Rivkin's team, along with the other group of scientists led by Humberto Campins of the University of Central Florida, both arrived at the same conclusion that the signatures they were reading could be explained by the presence of an extremely thin layer of frost covering the whole asteroid, and that it is mixed with carbonaceous material. While it is not a total surprise that ice has been detected on 24 Themis – theoretical models show it could survive for billions of years if buried just a few metres to a few tens of metres below the surface – it is more surprising that it extends so widely across the asteroid. The average surface temperatures of asteroids of around 150-200 kelvin suggests that most surface ice should have sublimated away in a matter of years.

One suggestion for its longevity is that the frost layer is being continually replenished by the slow release of water vapour from inside the asteroid, which recondenses as frost when it reaches the surface.
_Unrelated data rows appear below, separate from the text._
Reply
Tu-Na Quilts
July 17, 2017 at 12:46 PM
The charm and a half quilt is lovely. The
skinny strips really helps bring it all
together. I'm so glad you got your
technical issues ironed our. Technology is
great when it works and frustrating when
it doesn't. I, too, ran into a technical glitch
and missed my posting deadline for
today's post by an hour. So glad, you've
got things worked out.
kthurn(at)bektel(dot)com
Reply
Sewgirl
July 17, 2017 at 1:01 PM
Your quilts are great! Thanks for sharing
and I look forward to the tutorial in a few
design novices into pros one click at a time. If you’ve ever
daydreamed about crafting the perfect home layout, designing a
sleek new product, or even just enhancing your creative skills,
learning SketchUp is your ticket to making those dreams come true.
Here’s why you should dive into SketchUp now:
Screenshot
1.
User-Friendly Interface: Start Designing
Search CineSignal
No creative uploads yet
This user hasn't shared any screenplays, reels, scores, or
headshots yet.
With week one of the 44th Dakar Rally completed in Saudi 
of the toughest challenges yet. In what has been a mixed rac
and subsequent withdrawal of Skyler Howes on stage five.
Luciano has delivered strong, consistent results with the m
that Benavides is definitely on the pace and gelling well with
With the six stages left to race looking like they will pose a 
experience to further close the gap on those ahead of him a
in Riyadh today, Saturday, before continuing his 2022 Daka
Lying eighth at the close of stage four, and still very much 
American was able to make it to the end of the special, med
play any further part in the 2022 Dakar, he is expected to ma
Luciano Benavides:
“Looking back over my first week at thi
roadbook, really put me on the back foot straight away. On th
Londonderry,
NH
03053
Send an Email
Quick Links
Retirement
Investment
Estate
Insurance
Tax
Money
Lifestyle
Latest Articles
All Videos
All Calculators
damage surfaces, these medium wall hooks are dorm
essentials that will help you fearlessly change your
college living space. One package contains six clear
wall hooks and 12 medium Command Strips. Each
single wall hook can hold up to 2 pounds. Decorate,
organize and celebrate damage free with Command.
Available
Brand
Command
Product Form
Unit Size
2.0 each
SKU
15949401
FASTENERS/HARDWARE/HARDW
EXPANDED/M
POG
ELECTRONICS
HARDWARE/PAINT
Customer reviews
Or, just as on the Moon, 'impact gardening' of micrometeorites on the surface could turn the surface over at a rate consistent with the observed quantity of ice.

Earth's water likely originated from asteroids and comets beyond the so-called snow-line. Image: NASA/JPL-Caltech

Either way, the results have implications for the arrival of water onto the Earth, which was most likely received from impacting comets and asteroids from beyond the so-called snow line. "We see minerals that formed in the presence of water in outer belt asteroids, but not in inner belt asteroids, with the transition appearing to occur around 2.5 AU from the Sun," comments MBC expert Henry Hsieh. "This suggests that objects outside this transition point – the snow line – were able to accumulate ice as they formed, while objects inside the line were not because temperatures in the protoplanetary disc were so warm that water could only exist as a diffuse ambient vapour."

Earth and Mars both formed inside the snow line so it is unlikely that they could have accumulated significant amounts of water as they formed. "They probably required the delivery of water and other light materials like noble gases at a later time from objects from outside the snow line at a time when they had grown large enough to have enough gravity to retain atmospheres," continues Hsieh. "So, it's not so much a matter of explaining whether terrestrial planets could have retained water, rather explaining how they accumulated it in the first place."

The new data will also enable scientists to link their observations with hydrated minerals found in meteorites, some of which share similar characteristics to that of ocean water, suggesting that outer main belt asteroids are the likely providers of that water. The implication, as Hsieh highlights in Nature's accompanying News and Views article, is that "we no longer have to infer the composition of ancient asteroid water from hydrated minerals: we can study the water directly because it is still around today!"

Further investigation of ices in the Asteroid Belt will allow comparisons of the water on Earth, and thus provide further clues as to the origin of our vast oceans.